Então, a confusão passava por o Sr. Professor pensar que quem negociava em café e cereais seriam apenas os donos do café ou da padaria... Sei que nessa altura, pré união europeia, ainda não se passavam dias inteiros em Bruxelas a negociar as quotas e preço tonelada da banana, e da banana da madeira versus as vindas de outras latitudes, mas, mesmo assim, o desconhecimento do básico ( o bê-a-bá ou, como dizem nos United States o 1-0-1) do comércio era, no mínimo, intrigante.
Também me causava estranheza a insistência, do.. "Ah, tem um café?"
Não senhor não tem café nenhum. Comercializa café, para isso tem de contactar os produtores, marcar deslocações, ter uma amostra, para ser torrada, até existe um kit portátil para poder fazer essa tarefa no local e permitir a prova da amostra, coisa complexa, avaliar o valor da produção, os gastos de transportes, navios, silos e armazenamento, e por aí senhor professor, que só falta chamar ao Gengis Khan e ao Marco Polo, e antes deles aos fenícios e a todos os outros, condutores de veículos, ignorando toda a parte histórica, comercial e cultural que através desta atividade permitiu que a civilização se desenvolvesse...
Insisti e resisti em desistir e noutro ano dei outra resposta: "comerciante". De quê? Pergunta o professor. De café e cereais... Ah, tem uma mercearia? Não não tem. Trabalha em exportação e importação. Next. Passávamos para um outro colega de turma, que aqui já se percebeu que não se percebeu.
Ajuda preciosa para o esclarecimento de como funciona a indústria do café foi dado pelo Sr. Clooney, o George.
Infelizmente, ou felizmente, já não estava a frequentar o ensino secundário (o 2°/ 3° ciclo). Mas, mesmo se à posteriori, foi o início da época da luz, do esclarecimento, agora todos podiam ver como este processo se dava, desde o cafeeiro, passando pela produção, colheita (safra) e distribuição sustentáveis até chegarmos ao "What Else?".
Nespresso, campanha publicitária com George Clooney.
O marketing (outra nova profissão que em tempos de chamou "publicidade") é de facto uma coisa extraordinária.

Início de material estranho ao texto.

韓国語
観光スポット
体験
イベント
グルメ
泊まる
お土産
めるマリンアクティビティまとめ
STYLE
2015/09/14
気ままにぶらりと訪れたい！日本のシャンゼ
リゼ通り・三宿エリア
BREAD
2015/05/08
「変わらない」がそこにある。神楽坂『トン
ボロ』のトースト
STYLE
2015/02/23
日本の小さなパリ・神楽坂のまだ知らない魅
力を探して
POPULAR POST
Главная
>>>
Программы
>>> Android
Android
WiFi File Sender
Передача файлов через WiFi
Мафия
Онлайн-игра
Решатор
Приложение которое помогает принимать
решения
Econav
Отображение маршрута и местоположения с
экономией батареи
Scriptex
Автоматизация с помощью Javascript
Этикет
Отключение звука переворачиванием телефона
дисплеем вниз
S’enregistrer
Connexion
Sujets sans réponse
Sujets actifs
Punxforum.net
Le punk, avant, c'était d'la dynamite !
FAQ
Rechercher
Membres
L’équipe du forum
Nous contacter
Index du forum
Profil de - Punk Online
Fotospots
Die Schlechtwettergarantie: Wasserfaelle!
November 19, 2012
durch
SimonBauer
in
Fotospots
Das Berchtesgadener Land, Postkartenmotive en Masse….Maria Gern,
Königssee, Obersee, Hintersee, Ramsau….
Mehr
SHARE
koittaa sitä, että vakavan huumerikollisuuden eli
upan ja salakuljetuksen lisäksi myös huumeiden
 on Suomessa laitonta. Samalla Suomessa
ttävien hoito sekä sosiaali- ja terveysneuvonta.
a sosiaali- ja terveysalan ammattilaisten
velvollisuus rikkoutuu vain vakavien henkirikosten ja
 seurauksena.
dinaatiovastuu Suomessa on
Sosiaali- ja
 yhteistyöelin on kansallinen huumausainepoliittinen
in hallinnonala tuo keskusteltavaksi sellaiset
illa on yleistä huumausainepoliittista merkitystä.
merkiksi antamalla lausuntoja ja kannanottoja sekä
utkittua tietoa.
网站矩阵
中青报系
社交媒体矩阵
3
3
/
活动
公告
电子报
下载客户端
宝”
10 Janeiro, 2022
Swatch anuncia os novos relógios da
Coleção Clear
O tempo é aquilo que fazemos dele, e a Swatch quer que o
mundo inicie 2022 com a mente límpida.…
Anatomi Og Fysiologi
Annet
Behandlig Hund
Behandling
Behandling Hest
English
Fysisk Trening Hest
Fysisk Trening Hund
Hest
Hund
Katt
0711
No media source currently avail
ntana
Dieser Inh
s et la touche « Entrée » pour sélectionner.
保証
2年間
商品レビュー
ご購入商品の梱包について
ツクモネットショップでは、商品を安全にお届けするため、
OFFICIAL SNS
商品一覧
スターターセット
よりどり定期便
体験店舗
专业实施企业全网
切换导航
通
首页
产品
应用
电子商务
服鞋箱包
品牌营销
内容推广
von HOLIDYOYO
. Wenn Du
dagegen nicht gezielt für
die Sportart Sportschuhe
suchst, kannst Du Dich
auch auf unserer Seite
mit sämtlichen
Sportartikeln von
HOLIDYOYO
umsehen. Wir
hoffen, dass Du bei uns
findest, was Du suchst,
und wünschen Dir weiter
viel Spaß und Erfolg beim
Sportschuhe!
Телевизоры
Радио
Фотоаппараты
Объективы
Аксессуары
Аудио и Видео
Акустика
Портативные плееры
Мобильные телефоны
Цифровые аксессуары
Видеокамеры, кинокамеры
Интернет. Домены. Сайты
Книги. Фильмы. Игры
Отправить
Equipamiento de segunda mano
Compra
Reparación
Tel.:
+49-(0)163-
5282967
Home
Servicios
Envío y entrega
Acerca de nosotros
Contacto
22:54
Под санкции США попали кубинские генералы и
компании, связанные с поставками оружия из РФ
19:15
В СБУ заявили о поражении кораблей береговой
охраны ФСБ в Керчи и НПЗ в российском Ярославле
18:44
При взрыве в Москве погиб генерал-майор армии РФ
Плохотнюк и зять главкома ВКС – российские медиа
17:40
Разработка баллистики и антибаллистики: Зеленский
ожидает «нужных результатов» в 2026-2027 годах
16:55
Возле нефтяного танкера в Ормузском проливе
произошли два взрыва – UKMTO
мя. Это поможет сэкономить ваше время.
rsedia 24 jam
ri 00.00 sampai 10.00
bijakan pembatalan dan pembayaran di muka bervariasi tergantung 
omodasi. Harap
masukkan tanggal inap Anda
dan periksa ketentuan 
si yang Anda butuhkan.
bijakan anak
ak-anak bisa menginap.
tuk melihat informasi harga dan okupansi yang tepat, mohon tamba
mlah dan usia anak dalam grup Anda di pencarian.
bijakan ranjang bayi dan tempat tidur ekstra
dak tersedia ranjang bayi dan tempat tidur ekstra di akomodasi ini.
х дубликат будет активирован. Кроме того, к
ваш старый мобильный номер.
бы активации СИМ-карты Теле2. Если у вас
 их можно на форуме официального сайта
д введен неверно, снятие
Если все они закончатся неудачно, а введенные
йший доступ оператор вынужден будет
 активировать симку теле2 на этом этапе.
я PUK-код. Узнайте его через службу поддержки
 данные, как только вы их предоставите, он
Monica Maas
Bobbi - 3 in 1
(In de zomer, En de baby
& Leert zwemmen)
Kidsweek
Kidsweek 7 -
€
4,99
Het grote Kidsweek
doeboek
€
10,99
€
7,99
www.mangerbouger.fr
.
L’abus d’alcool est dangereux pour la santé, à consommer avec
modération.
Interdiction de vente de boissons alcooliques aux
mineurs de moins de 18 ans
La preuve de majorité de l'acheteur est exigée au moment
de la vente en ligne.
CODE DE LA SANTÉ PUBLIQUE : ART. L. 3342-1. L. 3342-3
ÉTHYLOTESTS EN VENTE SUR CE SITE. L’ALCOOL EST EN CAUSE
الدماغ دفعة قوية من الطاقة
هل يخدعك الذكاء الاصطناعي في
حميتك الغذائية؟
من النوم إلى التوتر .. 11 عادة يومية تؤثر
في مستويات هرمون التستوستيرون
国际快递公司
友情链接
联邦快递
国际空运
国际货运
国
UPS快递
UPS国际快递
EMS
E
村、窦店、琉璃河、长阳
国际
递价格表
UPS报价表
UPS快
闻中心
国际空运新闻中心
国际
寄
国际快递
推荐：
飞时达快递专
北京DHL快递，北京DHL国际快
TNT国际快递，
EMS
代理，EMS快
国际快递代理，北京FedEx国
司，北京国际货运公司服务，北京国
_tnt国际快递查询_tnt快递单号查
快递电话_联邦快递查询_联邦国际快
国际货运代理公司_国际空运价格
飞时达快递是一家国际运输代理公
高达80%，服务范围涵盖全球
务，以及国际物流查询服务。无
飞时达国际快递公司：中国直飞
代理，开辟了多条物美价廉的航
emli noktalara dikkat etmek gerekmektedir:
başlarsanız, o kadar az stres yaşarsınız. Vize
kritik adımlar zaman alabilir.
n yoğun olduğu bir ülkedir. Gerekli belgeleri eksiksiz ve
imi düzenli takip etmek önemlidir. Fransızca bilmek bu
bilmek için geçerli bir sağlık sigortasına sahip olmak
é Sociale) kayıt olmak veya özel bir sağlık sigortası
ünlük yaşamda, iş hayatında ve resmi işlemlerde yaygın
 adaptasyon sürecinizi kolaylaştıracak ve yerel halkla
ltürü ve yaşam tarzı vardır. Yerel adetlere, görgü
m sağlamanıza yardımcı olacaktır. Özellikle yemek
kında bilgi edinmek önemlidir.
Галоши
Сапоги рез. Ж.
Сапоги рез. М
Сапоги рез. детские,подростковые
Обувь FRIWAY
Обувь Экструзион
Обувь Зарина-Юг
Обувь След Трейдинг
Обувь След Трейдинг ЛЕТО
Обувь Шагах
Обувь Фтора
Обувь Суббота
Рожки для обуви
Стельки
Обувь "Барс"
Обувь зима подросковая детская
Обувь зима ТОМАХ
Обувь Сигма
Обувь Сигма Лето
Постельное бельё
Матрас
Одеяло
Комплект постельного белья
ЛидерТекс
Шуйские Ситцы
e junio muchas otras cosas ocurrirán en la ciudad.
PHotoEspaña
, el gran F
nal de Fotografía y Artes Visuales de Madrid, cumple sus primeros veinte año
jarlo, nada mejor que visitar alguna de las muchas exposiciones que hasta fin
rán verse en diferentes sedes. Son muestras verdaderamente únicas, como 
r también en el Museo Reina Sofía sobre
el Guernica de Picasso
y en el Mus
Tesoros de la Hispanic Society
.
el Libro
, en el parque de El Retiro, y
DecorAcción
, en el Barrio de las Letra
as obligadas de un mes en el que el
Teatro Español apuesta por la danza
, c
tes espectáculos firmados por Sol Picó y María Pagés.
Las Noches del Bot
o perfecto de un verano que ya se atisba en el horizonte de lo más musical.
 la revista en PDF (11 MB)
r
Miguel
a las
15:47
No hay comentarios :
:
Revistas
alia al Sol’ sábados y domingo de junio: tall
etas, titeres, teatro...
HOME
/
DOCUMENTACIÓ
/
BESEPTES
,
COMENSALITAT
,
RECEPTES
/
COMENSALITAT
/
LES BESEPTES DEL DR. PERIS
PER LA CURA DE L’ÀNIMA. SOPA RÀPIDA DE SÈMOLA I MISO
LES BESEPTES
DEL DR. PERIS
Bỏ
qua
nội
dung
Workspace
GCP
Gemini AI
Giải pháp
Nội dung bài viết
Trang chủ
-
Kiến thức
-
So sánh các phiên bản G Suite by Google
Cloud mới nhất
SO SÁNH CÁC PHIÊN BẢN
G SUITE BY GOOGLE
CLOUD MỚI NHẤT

Apresenta aquilo que estava a vista de todos de um modo tão apelativo que transmuta as pessoas, coisas e as situações em outras pessoas, coisas e situações. Entre a publicidade e a propaganda vai um passo, e maioria das vezes não se consegue distinguir até quão longe, ou perto, da realidade nos levam as imagens e discursos. Ao ponto de nos fazer esquecer a origem e verdadeira natureza do que se nos apresenta, ilude através de imagens a prometer vidas e produtos perfeitos, mas por outro lado, todos sabemos o que é marketing.
Assim, se fosse hoje, provavelmente, a minha resposta seria compreendida, graças ao George Clooney poder beber o seu cafezinho onde quiser e "What else", ou no caso "Whatever" como resposta ao Sr Professor se ainda assim insistisse em não perceber.